Page-level text extractions
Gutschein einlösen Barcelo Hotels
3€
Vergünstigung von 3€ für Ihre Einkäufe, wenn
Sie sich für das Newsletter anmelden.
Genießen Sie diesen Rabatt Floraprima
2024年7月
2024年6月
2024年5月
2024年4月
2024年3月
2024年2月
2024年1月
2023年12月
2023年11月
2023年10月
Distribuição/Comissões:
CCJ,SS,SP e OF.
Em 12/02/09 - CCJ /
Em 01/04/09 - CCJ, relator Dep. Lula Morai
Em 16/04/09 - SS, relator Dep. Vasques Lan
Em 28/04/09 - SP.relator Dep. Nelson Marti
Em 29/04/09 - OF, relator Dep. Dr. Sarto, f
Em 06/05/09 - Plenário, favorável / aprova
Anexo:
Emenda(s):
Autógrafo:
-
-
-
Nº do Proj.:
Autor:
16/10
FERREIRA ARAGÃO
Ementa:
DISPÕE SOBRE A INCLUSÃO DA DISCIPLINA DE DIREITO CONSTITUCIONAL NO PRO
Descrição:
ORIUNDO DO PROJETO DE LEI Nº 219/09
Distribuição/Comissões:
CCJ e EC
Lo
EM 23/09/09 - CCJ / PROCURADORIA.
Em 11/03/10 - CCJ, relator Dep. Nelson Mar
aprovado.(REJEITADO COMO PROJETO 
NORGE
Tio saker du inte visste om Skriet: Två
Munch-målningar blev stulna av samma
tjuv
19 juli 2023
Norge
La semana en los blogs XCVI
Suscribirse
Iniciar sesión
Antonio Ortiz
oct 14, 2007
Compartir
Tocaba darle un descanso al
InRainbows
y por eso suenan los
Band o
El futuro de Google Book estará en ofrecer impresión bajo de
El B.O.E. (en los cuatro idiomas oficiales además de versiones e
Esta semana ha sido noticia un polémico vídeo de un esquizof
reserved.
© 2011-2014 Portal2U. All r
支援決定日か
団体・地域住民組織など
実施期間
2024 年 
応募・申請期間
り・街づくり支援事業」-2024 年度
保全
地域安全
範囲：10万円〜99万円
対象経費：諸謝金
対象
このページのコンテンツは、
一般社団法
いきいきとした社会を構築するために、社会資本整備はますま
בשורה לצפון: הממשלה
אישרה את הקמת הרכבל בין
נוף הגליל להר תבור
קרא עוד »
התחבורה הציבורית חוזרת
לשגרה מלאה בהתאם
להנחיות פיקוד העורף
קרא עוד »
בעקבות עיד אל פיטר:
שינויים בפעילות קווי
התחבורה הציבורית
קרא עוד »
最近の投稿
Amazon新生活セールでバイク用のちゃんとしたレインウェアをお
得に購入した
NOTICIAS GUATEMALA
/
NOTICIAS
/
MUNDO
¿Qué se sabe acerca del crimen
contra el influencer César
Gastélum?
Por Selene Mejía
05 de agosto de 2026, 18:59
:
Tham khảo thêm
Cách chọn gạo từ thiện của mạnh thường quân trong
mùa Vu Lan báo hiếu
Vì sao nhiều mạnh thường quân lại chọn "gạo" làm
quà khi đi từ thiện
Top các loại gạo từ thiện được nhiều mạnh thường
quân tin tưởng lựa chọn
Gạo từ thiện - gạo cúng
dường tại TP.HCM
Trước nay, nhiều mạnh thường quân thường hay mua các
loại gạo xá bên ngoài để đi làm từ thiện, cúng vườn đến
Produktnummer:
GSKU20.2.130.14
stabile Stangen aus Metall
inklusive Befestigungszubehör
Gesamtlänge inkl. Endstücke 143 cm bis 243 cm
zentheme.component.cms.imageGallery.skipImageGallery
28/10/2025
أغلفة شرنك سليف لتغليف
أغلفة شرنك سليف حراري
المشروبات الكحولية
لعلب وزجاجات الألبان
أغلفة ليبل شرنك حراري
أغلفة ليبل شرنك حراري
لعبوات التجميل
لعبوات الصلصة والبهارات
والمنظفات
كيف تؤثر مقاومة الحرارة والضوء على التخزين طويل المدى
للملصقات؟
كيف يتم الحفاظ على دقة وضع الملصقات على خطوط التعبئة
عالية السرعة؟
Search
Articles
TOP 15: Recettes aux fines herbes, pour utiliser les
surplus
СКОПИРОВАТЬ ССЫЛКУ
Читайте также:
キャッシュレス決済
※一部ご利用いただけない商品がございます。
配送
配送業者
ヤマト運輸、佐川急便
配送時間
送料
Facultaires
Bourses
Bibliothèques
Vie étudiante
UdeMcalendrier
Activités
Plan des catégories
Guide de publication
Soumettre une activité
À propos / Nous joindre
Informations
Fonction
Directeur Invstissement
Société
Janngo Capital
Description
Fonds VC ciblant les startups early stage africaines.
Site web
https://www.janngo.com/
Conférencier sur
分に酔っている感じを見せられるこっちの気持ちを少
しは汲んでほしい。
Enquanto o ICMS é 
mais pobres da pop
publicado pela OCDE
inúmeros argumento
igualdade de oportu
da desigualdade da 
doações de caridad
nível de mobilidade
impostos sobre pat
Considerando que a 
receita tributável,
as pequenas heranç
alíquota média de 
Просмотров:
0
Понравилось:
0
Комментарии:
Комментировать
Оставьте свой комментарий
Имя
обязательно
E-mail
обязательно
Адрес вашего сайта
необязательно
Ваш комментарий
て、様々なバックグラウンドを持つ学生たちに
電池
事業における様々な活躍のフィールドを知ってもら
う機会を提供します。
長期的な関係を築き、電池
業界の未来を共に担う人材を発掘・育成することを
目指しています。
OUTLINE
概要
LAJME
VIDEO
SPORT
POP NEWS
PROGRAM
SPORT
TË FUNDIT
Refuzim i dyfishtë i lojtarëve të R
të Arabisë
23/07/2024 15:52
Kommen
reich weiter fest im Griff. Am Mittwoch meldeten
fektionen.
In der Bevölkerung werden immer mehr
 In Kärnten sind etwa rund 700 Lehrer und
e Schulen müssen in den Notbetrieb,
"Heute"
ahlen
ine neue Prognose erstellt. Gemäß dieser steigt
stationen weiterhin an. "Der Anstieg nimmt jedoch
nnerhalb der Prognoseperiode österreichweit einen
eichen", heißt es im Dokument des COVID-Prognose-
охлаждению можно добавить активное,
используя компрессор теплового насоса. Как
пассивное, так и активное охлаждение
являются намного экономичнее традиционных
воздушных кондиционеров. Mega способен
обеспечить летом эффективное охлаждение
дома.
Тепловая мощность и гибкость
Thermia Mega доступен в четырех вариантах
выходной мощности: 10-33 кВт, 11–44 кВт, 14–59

> [What the task requires] Check each line above for the string "активное" and copy every line that has it.

> [Result]
охлаждению можно добавить активное,
пассивное, так и активное охлаждение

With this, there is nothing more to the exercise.